Customers walk in and he’s there if they need him. But there is nothing intense or high pressure about him. He’s like the bartenders you see in the movies: clearly approachable, but on your terms. A booktender.
It’s a trait passed down, like the store itself, from generation to generation.
“If I have a quality it’s probably being able to interact with people in a way that makes them feel valuable, or listened to,” says Richard. “That’s something my grandfather and father were good at, just being interested in people. I’m generally a curious person, so whatever someone is interested in or whatever they’re doing, I have an interest in it, and it’s not because they’re a customer, it’s because I’m interested. Anyway, I think that’s worked well for me.”
Not only has curiosity kept Frost’s Books an enduring presence on the east side of the Salt Lake Valley — an independent bookstore, no less, that has weathered the internet storm and is still standing — but it has given Richard a chance to meet an unending stream of interesting people.
“I throw everybody a softball,” he says of his benign approach to starting a conversation, “and I let them hit it just as far as they can.”
If people want to pontificate, they have the floor.
“I enjoy chatting and people sharing their feelings and what their thoughts are, even political rants,” he says. “I’m a very conservative person, but I know of at least 20 people who think I’m a raging liberal; not because or anything I’ve said, but just because I’ve listened to them without arguing.”
Sometimes it gets very personal. “I have anywhere from two to five significant conversations throughout the day, that might last 10, 15 minutes,” he says. “One customer calls me her therapist, and she does as much therapy or counseling for me as I do for her.”
Of course, at some point people have to buy something.
That’s where the true book lovers come in — those folks who choose to spend their disposable (and sometimes not disposable) income on the printed word over all else.
“The lifeblood of a bookstore is having 50 people who spend $100 to $200 in a visit,” says Richard. “Vegas would call them whales. Then you have to have, what, 200 other people who are regulars, and then you count on new people to come by and hopefully replace the old people who died or moved or whatever. But, really, you gotta have one whale a day. I don’t know if we should refer to my best customers as whales, but it just makes all the difference.”

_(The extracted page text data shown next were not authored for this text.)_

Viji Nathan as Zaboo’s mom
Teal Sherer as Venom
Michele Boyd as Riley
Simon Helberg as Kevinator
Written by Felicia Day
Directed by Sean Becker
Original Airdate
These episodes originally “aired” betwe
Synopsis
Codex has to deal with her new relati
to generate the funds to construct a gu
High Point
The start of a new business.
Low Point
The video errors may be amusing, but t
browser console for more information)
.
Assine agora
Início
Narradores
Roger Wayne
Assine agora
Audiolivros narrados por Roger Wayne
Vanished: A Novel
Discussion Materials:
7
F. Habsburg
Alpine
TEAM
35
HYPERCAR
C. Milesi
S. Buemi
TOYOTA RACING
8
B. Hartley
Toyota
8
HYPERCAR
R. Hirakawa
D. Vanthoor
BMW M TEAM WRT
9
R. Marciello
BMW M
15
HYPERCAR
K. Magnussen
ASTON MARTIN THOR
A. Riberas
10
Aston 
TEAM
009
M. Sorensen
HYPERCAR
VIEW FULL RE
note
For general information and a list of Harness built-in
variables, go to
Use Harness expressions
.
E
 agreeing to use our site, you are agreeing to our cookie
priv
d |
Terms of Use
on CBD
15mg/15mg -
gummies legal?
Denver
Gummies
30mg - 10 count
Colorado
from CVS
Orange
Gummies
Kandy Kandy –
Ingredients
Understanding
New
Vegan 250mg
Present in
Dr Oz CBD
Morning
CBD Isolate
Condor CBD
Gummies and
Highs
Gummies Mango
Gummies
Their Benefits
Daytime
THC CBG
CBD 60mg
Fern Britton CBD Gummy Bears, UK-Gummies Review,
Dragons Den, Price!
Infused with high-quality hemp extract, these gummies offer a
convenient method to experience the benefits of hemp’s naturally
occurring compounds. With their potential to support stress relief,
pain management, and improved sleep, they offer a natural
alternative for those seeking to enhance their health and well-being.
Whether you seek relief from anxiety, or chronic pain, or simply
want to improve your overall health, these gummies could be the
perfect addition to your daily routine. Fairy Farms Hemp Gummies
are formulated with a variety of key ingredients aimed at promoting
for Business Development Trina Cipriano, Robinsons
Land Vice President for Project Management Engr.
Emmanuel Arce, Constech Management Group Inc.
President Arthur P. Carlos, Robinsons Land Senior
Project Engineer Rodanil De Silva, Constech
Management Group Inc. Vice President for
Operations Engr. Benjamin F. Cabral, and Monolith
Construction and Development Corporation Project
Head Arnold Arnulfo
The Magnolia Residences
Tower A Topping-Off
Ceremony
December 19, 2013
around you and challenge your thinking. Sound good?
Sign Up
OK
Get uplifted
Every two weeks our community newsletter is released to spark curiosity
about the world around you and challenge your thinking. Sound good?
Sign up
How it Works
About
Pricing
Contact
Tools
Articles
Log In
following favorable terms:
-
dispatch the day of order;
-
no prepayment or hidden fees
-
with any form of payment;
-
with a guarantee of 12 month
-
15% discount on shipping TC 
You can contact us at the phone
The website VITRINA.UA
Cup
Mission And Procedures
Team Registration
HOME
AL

Richard is not oblivious to the challenges independent brick-and-mortar bookstores like his are facing in the technological revolution. At Frost’s, business is off 25% from the high-water days of the early 1990s, back when smartphones and Amazon were still just a figment of code writers’ imaginations. Other booksellers have seen an even more precipitous drop-off. He’s watched as many of his competitors have shut their doors.
He might have had to do likewise if he was still paying rent at Foothill Village. But in 2002 he bought land on the corner of 2000 East and 2700 South and moved his bookstore there. The property has since been paid off. Now, he pays rent to himself.
The staff isn’t four or five like it once was. There’s a part-time employee who fills in occasionally, but mostly it’s just him.
He takes pride in continuing the legacy his grandmother got started before he was born. “When it’s your grandparents’ name, and your parents’ name, and your name, on the front door,” he says, “it means something to maintain the name.”
Just as he takes pride in the fact that his grandmother was right: The bookstore business indeed attracts interesting people.
And so Richard Frost sits, from 10 a.m. to 6:30 p.m. Monday through Saturday, a booktender manning the counter at Frost’s Books, ready and waiting to interact with whoever walks through the door — and watching for whales.